_DATA_.

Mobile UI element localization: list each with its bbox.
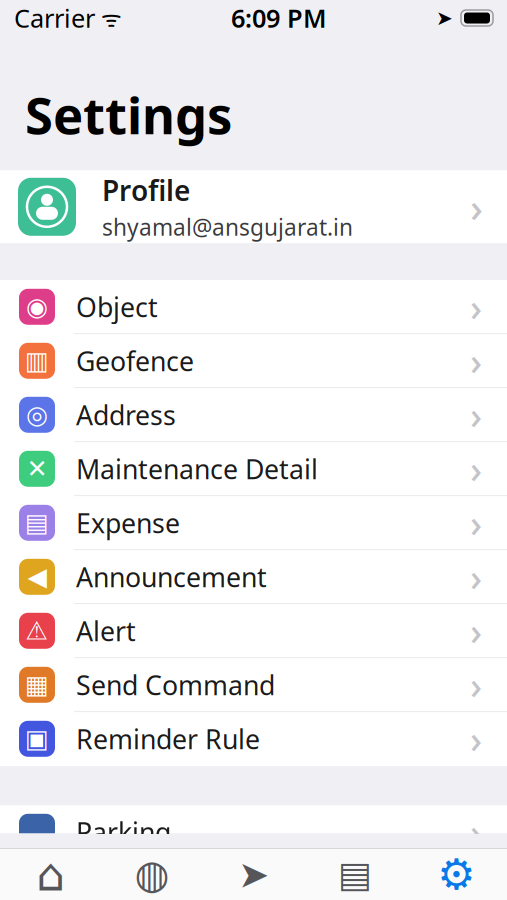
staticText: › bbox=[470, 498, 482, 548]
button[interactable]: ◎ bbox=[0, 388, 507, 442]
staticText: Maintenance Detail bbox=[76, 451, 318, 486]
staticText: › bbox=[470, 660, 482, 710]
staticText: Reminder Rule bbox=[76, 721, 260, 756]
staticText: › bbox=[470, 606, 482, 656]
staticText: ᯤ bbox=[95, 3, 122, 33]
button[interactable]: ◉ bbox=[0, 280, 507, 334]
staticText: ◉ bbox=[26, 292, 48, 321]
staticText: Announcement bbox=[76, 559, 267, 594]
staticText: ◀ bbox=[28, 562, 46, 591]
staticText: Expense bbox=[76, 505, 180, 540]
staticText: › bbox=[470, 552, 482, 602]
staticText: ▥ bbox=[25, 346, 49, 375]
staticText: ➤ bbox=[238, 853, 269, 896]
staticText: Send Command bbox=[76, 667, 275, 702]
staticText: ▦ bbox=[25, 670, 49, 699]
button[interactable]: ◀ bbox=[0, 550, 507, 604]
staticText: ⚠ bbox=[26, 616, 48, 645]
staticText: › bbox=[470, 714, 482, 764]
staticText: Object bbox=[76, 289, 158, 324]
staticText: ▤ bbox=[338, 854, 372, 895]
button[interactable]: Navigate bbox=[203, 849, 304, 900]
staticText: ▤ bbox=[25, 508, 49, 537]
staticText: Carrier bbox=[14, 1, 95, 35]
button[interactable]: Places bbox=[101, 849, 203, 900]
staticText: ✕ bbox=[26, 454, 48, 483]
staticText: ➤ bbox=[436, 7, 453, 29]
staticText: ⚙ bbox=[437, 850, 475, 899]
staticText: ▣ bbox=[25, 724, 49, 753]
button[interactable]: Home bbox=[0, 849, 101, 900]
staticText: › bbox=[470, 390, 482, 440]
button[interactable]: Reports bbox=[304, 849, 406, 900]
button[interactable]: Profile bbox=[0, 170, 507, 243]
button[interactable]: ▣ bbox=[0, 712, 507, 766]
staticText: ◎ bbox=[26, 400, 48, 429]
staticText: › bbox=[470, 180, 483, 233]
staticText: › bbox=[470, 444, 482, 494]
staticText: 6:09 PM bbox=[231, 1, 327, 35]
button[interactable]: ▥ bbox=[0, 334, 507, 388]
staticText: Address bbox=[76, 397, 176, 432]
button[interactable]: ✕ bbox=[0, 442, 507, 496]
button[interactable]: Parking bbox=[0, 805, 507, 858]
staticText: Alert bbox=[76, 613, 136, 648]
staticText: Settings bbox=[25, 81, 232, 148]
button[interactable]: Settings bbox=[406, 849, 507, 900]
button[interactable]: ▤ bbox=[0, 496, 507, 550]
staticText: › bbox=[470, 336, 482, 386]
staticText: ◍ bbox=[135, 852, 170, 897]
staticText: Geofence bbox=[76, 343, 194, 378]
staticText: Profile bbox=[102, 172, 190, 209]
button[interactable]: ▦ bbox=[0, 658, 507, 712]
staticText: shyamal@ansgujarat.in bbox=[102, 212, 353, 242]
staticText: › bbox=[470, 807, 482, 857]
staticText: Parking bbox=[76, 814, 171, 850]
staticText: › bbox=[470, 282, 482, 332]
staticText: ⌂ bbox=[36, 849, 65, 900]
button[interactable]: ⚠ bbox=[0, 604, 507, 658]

==

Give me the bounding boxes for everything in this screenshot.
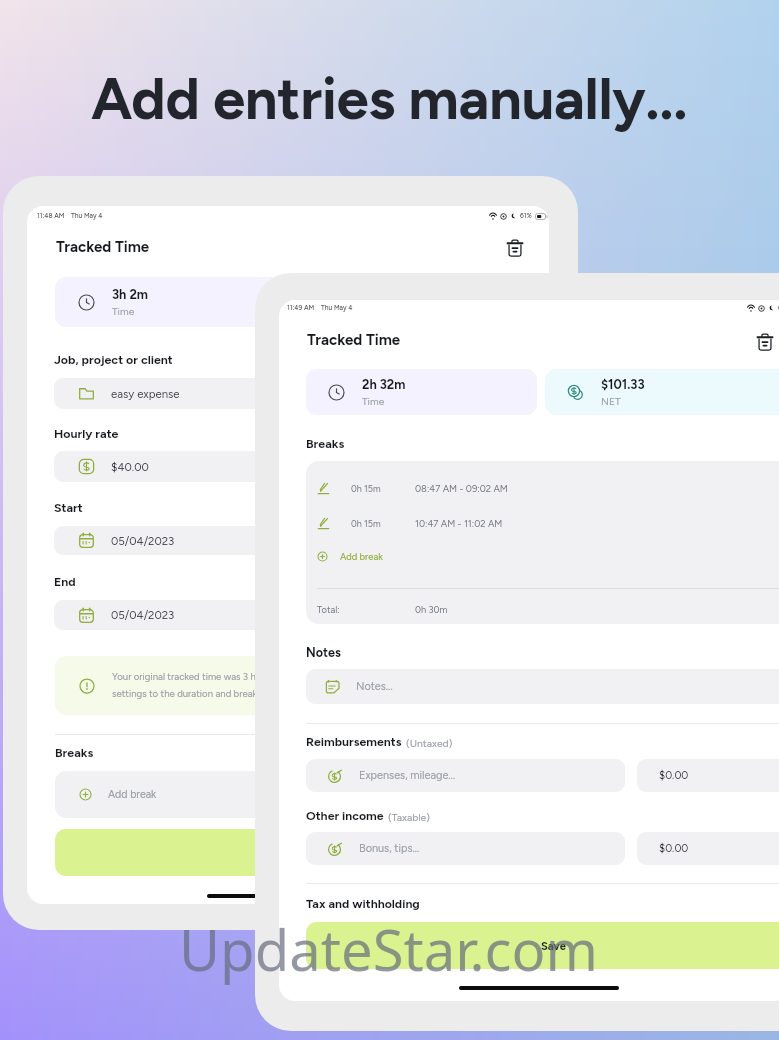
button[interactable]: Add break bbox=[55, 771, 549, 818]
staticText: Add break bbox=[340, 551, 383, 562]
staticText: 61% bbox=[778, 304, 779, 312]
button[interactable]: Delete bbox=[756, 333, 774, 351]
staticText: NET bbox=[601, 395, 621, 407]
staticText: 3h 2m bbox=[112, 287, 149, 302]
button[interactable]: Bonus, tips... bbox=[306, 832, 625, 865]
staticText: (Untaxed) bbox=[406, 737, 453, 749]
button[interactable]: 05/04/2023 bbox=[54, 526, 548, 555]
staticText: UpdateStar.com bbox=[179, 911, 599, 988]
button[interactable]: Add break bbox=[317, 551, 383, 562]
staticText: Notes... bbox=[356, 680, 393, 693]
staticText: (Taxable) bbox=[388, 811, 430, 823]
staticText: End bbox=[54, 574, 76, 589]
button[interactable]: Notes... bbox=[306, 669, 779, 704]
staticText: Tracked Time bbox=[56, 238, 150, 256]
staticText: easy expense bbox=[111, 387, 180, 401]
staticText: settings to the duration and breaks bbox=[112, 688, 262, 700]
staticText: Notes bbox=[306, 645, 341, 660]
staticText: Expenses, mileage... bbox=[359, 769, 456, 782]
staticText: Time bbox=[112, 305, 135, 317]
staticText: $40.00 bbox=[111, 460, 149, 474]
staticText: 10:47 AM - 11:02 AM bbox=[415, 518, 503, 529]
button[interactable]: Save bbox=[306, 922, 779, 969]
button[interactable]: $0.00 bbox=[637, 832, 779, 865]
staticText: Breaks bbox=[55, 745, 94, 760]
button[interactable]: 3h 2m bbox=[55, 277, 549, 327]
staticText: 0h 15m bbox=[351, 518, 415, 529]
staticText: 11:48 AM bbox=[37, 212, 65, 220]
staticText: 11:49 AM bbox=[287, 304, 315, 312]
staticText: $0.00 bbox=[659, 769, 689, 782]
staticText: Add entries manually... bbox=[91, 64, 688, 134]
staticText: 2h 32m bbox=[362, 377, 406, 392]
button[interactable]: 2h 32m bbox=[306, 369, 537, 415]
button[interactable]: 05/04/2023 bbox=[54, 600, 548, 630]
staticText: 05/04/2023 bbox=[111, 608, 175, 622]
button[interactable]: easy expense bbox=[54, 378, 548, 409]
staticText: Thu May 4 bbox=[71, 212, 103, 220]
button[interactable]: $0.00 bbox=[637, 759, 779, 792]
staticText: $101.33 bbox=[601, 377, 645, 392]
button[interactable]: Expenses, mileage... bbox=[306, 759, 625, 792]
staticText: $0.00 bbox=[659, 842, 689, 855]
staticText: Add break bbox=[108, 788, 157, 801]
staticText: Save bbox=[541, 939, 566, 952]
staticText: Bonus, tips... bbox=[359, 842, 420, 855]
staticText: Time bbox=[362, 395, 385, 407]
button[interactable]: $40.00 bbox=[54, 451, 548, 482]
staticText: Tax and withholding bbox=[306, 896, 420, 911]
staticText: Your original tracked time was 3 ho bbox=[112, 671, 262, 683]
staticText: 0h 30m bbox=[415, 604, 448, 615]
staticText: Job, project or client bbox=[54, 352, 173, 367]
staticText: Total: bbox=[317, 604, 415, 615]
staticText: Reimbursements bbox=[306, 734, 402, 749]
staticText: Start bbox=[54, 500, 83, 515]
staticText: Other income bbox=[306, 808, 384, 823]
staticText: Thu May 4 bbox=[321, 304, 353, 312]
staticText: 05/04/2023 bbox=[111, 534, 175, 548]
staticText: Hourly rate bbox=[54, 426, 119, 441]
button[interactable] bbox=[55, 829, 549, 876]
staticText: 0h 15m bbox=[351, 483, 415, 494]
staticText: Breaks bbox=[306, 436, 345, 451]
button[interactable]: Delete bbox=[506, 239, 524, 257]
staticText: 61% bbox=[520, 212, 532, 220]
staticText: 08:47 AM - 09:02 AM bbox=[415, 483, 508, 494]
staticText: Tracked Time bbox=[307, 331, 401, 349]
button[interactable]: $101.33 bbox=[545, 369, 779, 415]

_YOUR GOAL_.
Show each line in the entries that holds the string "Delete".

_REPLY_.
button[interactable]: Delete bbox=[756, 333, 774, 351]
button[interactable]: Delete bbox=[506, 239, 524, 257]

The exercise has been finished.